Hello,
is this module ready to be used ?

My use case is :
- i have a feed importer which create a node from an external URL
- i have a external page with several elements, each of them having a link to an URL i want to import
- this page has pagination link with "next" / "previous" buttons

Can i use this module to import a feed from every elements found in the page, find the "next" page url, and continue over and over ..?

Comments

tekken’s picture

subscribing

twistor’s picture

Assigned: Unassigned » mitchell

This module handles the latter part. It will do pagination, as in following a next link: it doesn't, however, grab a set of links from a page.

summit’s picture

Subscribing, how to grab a set of links from a page then please?
greetings, Martijn

dmitriy.trt’s picture

Title: How to use this module ? » Crawler for the list of links
Category: support » feature
Status: Active » Needs work
StatusFileSize
new12.69 KB

Patch implements new fetcher class FeedsListCrawler. It uses listing page as a starting point and imports pages from links found (XPath to get item link is configurable). It is able to parse multiple listing pages. For now "Next" link can be found using XPath only ("auto" and $index pattern methods are missing, this part needs work).
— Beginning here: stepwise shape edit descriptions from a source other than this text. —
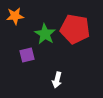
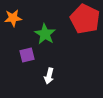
orange star: moved 2 px left, 2 px down
red pentagon: moved 10 px right, 10 px up; rotated 16 degrees clockwise
white arrow: moved 8 px left, 4 px up
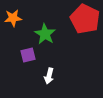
purple square: moved 1 px right
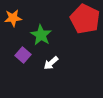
green star: moved 4 px left, 1 px down
purple square: moved 5 px left; rotated 35 degrees counterclockwise
white arrow: moved 2 px right, 13 px up; rotated 35 degrees clockwise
Class was tested on HTML pages only.

Original class FeedsCrawler is re-factored a bit to share code with new class and allow it to access some methods.
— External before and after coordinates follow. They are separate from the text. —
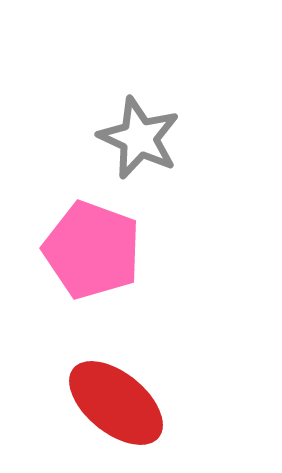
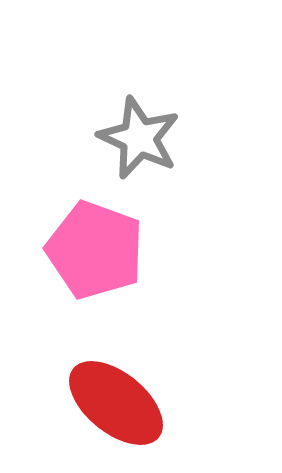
pink pentagon: moved 3 px right
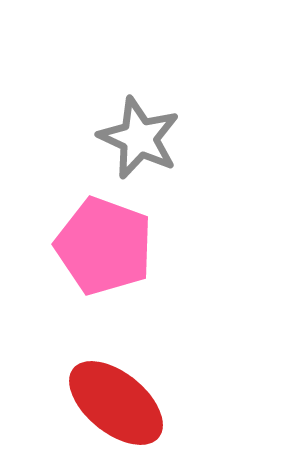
pink pentagon: moved 9 px right, 4 px up
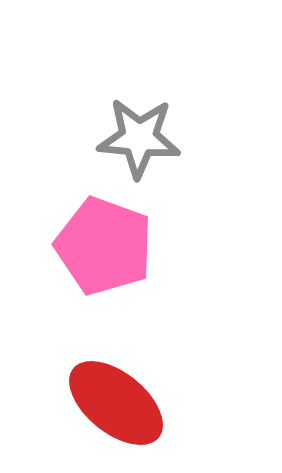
gray star: rotated 20 degrees counterclockwise
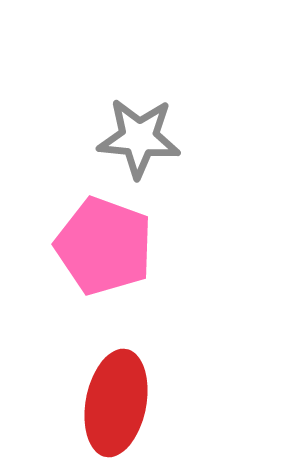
red ellipse: rotated 62 degrees clockwise
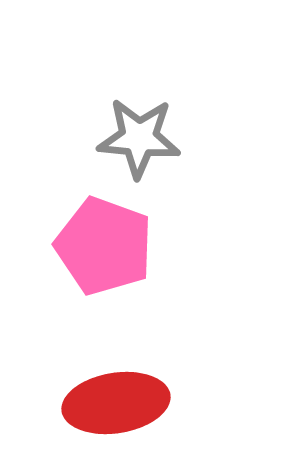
red ellipse: rotated 70 degrees clockwise
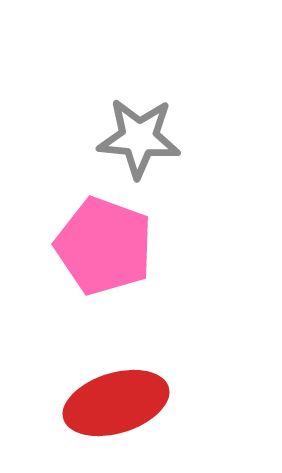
red ellipse: rotated 8 degrees counterclockwise
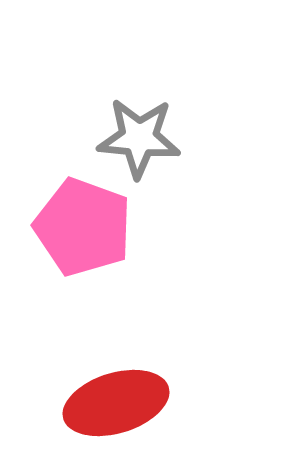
pink pentagon: moved 21 px left, 19 px up
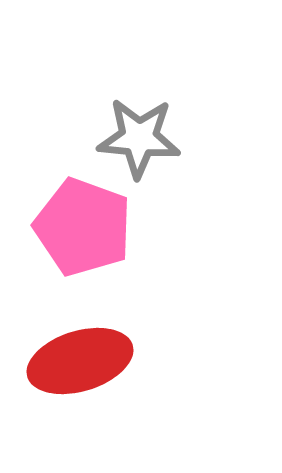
red ellipse: moved 36 px left, 42 px up
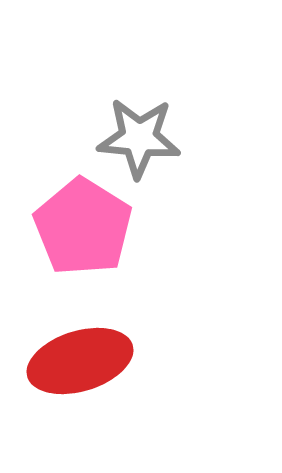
pink pentagon: rotated 12 degrees clockwise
Patch also includes "Source URL" mapping source implementation, because it becomes quite hard to get original URL of each item.

Looks like there are some problems with periodic import interval. Job scheduler executes only one job on each cron run. I'm going to solve this problem a bit later, but can't make any promises about missing "Next" link extraction methods.

mitchell’s picture

Assigned: mitchell » Unassigned

See also: a 6.x patch in #1431470: Crawl through Links List - patch and a related module, Feeds Spider.

swfindlay’s picture

@Dmitriy.trt Is this patch still working and/or has it been tested further?

dmitriy.trt’s picture

Unfortunately, I'm not working on it anymore.

twistor’s picture

Status: Needs work » Fixed

This is accomplised via Feeds Spider for the moment. Merging the two is a separate issue.

twistor’s picture

Issue tags: -FEED

Status: Fixed » Closed (fixed)

Automatically closed -- issue fixed for 2 weeks with no activity.